Record excerpts below:
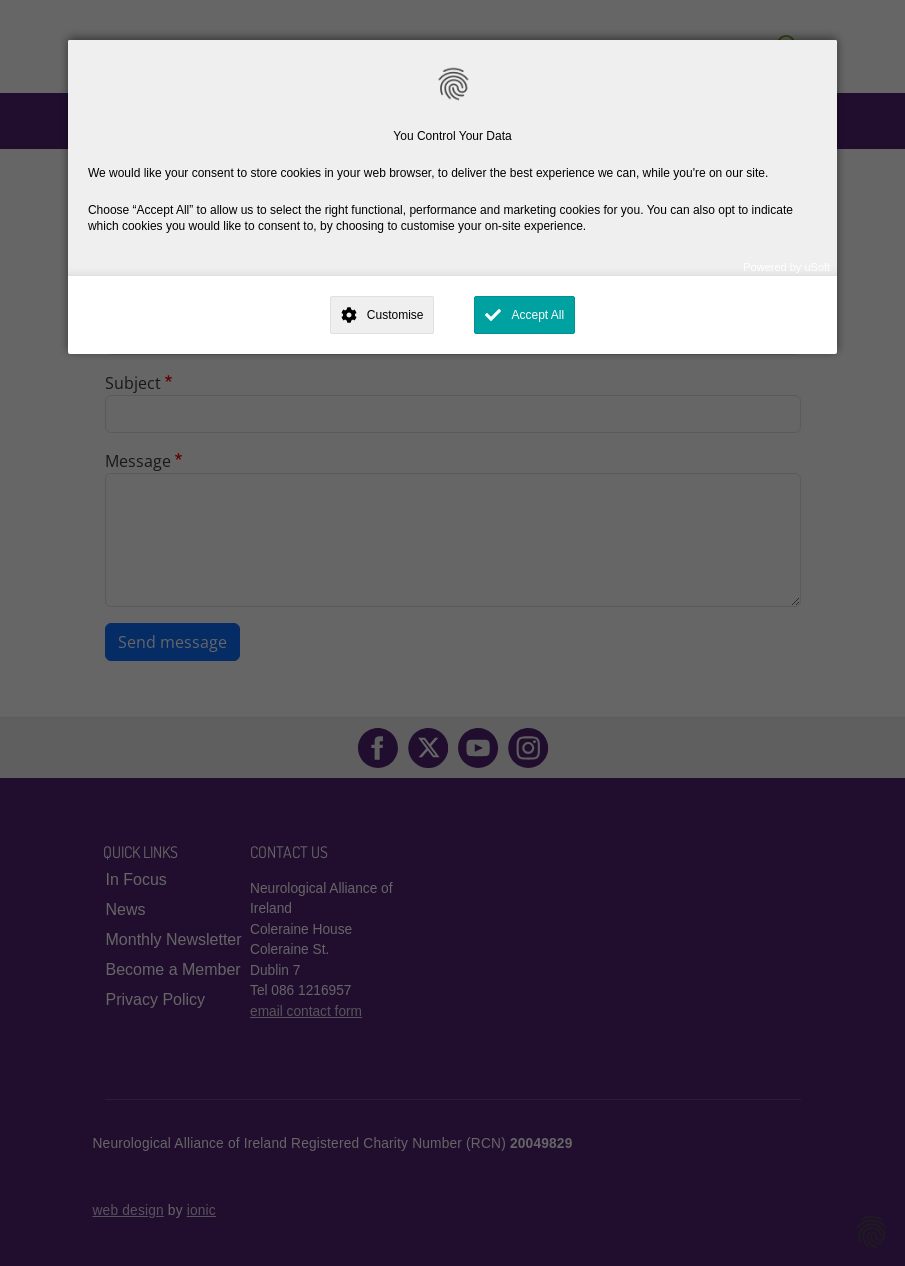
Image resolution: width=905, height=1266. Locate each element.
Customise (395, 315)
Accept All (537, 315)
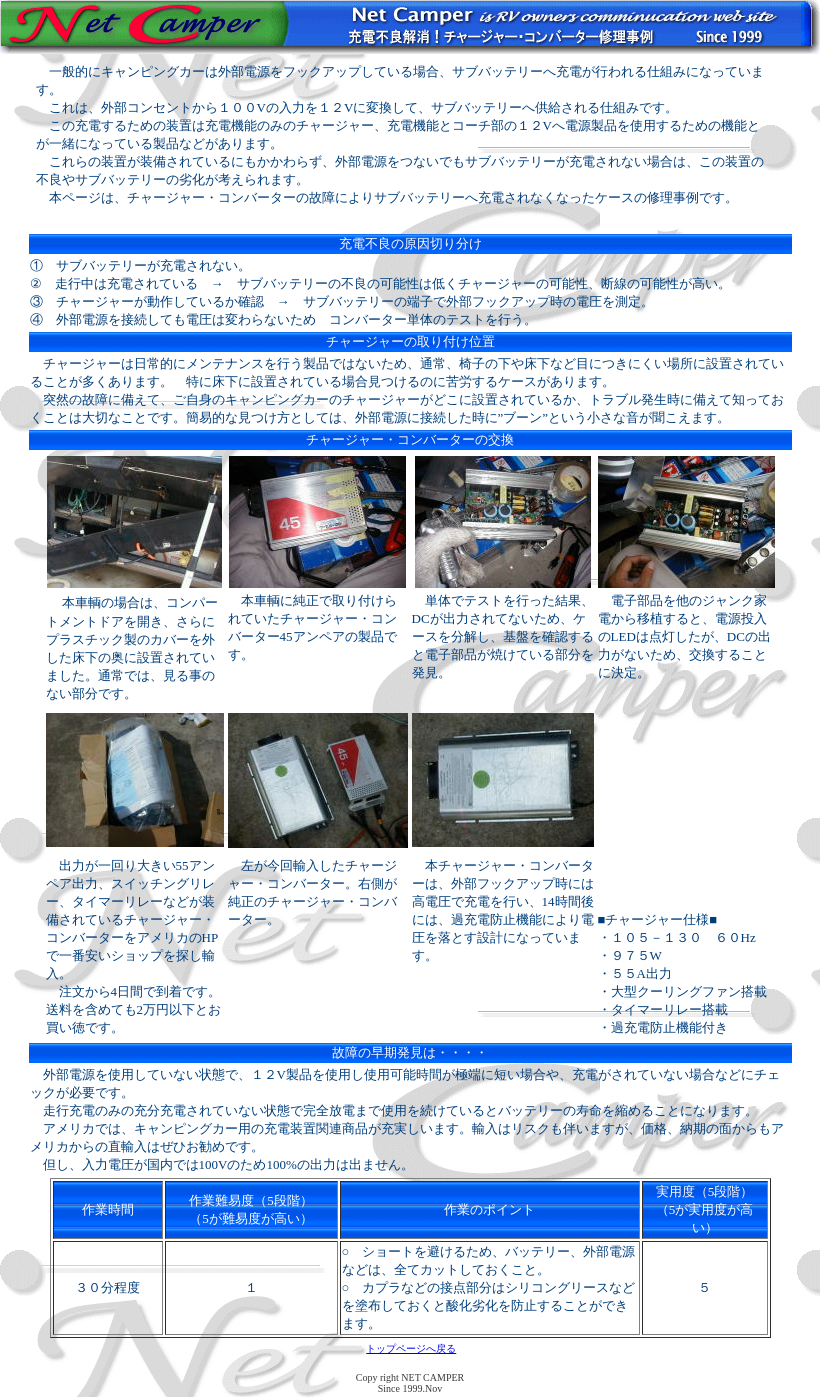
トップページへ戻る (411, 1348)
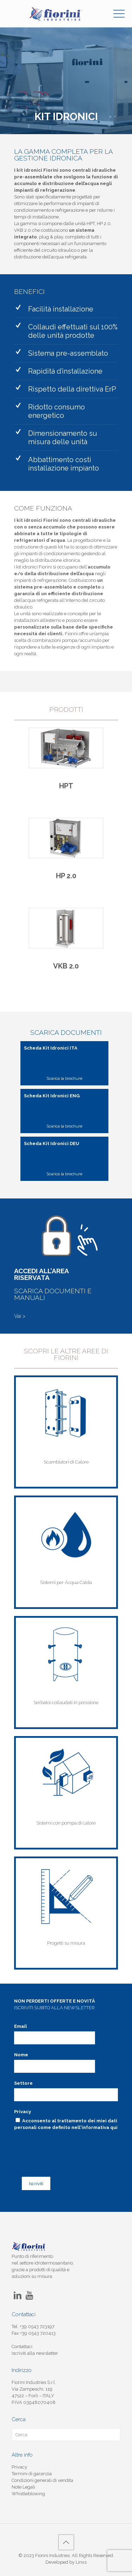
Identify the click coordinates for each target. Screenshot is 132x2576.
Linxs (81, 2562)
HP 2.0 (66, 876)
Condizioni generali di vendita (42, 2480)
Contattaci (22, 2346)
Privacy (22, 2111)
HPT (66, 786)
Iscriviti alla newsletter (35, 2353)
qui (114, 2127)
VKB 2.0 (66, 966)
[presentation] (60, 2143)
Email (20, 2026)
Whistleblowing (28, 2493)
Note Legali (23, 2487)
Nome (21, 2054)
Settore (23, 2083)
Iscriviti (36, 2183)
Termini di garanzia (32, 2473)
End of Record excerpts.
Record excerpts below:
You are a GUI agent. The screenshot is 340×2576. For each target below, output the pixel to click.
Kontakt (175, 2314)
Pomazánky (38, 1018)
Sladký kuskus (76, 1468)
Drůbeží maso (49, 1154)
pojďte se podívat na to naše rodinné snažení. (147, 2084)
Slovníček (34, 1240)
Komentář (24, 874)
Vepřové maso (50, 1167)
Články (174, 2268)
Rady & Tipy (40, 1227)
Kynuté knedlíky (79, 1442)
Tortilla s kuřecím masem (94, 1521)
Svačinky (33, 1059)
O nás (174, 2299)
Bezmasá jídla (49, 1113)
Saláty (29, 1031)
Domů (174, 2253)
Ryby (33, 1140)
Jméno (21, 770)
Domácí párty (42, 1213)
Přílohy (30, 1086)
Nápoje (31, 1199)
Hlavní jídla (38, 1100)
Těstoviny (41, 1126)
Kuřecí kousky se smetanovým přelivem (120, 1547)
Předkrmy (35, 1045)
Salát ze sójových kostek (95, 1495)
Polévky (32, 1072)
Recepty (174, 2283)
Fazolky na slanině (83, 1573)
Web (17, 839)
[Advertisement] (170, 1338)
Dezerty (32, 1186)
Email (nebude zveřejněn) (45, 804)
End of Record excerpts.
Record excerpts below:
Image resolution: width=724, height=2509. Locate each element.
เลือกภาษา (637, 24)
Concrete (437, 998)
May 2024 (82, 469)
End of Record excerpts.
_Required work_
Where a line in the entries holds the word "Iscriviti", copy that line.

_Solution to the exercise_
Iscriviti alla newsletter (35, 2353)
Iscriviti (36, 2183)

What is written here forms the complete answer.